By Ralph Martin 

Ralph Martin is the president of Renewal Ministries and Director of Graduate Theology Programs in Evangelization and a professor of theology at Sacred Heart Major Seminary in the Archdiocese of Detroit. He holds a doctorate in theology from the Angelicum University in Rome. Pope Benedict XVI appointed Martin as a Consultor to the Pontifical Council for the New Evangelization. He was also appointed as a peritus for the Synod on the New Evangelization which was held in Rome in 2012. Martin is the author of A Church in Crisis.

Photo Credit: Nacho Arteaga

It’s clear that we are living in a time of confusion and division, both in the Church and in the world. I am not qualified to evaluate whether this is the worst confusion the Church has seen or not—we have been through some pretty bad times over the centuries—but it is serious. And it is our time and our confusion, so it is something we must deal with.  

The world is always beset by confusion and division, but it is certainly intensifying throughout the world as hostility to the Church and its teachings grows. Many human rights groups who track the persecution of Christians worldwide claim that even more Christians are being persecuted and killed for their faith today than in the early centuries of the Church when Christianity was illegal in the Roman Empire. 

Fortunately, none of us reading this have had to live through the terrible centuries and decades where there were corrupt popes engaging in immorality, selling church offices, and carrying out military adventures. We have been blessed in our lifetimes by solid popes, some of whom have been canonized. We are not, then, a generation dealing with profligate popes, but we are dealing with serious confusion in the Church over doctrinal and moral matters of the utmost importance. This confusion sometimes seems to be emanating now also from Rome. It isn’t that heretical doctrine is being formally taught, but confusing and ambiguous documents, informal comments, and perplexing events and actions seem to regularly muddy the waters on what exactly the pope or a particular synod of bishops might actually be attempting to communicate and what we are still supposed to believe as Catholics. This has left national bishops’ conferences and individual cardinals and bishops openly disagreeing, sometimes in very disagreeable ways, about how to interpret these documents, comments, and actions. Along with these confusing statements and actions, there is good solid teaching that is clearly in continuity with the Deposit of Faith, but how to put the two streams together is often quite a puzzle.  
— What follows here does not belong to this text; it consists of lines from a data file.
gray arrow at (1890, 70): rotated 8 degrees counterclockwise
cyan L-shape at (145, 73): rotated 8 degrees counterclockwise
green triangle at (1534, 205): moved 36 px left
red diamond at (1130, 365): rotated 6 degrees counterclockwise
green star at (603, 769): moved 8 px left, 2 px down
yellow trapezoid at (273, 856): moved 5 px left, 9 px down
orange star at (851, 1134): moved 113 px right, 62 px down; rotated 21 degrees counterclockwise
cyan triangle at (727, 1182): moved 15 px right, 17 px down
Here I need to say something about my approach to evaluating the role of Pope Francis in analyzing the widespread confusion and ambiguity. Like many people, when Pope Francis was first elected, I was thrilled by his fresh approach to the trappings of the papacy. I loved that he decided to live in the Vatican guesthouse, that he dressed simply and even used inexpensive cars to travel in. I even responded positively to his repeated exhortations about not being afraid “to make a mess.” I, for the most part, really liked Evangelii Gaudium, his apostolic exhortation following upon the 2012 Synod of Bishops on the New Evangelization, even though it was rather silent on the eternal consequences of unrepented serious sin. I had been appointed by Pope Benedict as a theological consultant to that synod and was there for its entirety. Even though his apostolic exhortation Evangelii Gaudium broke with tradition and wasn’t really an elaboration of the final approved propositions from the synod (Pope Francis wasn’t at the synod), it had many wonderful things in it, and I assign it and teach it in my classes at the seminary.  
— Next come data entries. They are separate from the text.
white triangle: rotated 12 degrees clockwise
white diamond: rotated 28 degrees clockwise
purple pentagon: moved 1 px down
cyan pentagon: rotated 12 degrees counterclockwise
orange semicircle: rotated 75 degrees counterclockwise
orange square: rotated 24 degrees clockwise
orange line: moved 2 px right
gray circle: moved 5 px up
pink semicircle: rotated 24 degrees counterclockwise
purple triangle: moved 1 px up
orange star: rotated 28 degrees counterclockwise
However, as time went on, and particularly after the intense battles at the two Synods on the Family and the publication of Amoris Laetitia, it became clear that there was a serious ambiguity in the document that many thought opened a pathway for divorced and remarried people to be allowed to “move beyond” their first marriage(s) and receive communion in good faith, without submitting the opinion of whether their first marriage(s) were valid or not to the judgment of the Church by petitioning for an annulment. 

This put me in the difficult place in which I presently find myself. Despite some of the extreme attacks on Pope Francis, he is clearly the legitimately elected successor of St. Peter and deserves the respect due to a pope. Catholics who think they are defending the faith by calling the pope an apostate or heretic are doing a great disservice to the Church and sowing fear and suspicion among not an inconsiderable number of the faithful. In attacking the pope in such an extreme way in the name of preserving the Catholic faith, such critics are themselves drifting into a sectarian mentality or even informal schism. I am alarmed by how many concerned Catholics I meet in countries all over the world who are living in fear and doubt because of some of the more extreme attacks on the pope. It needs to be said that Pope Francis, in many of the things he teaches officially and says informally, conveys clearly orthodox and inspiring things. He is certainly not officially teaching heresy, and it is important to keep in mind that he says he believes everything in the Catechism of the Catholic Church. But he clearly says and does things that seem to contradict or put into question other admirable things he has said and done.  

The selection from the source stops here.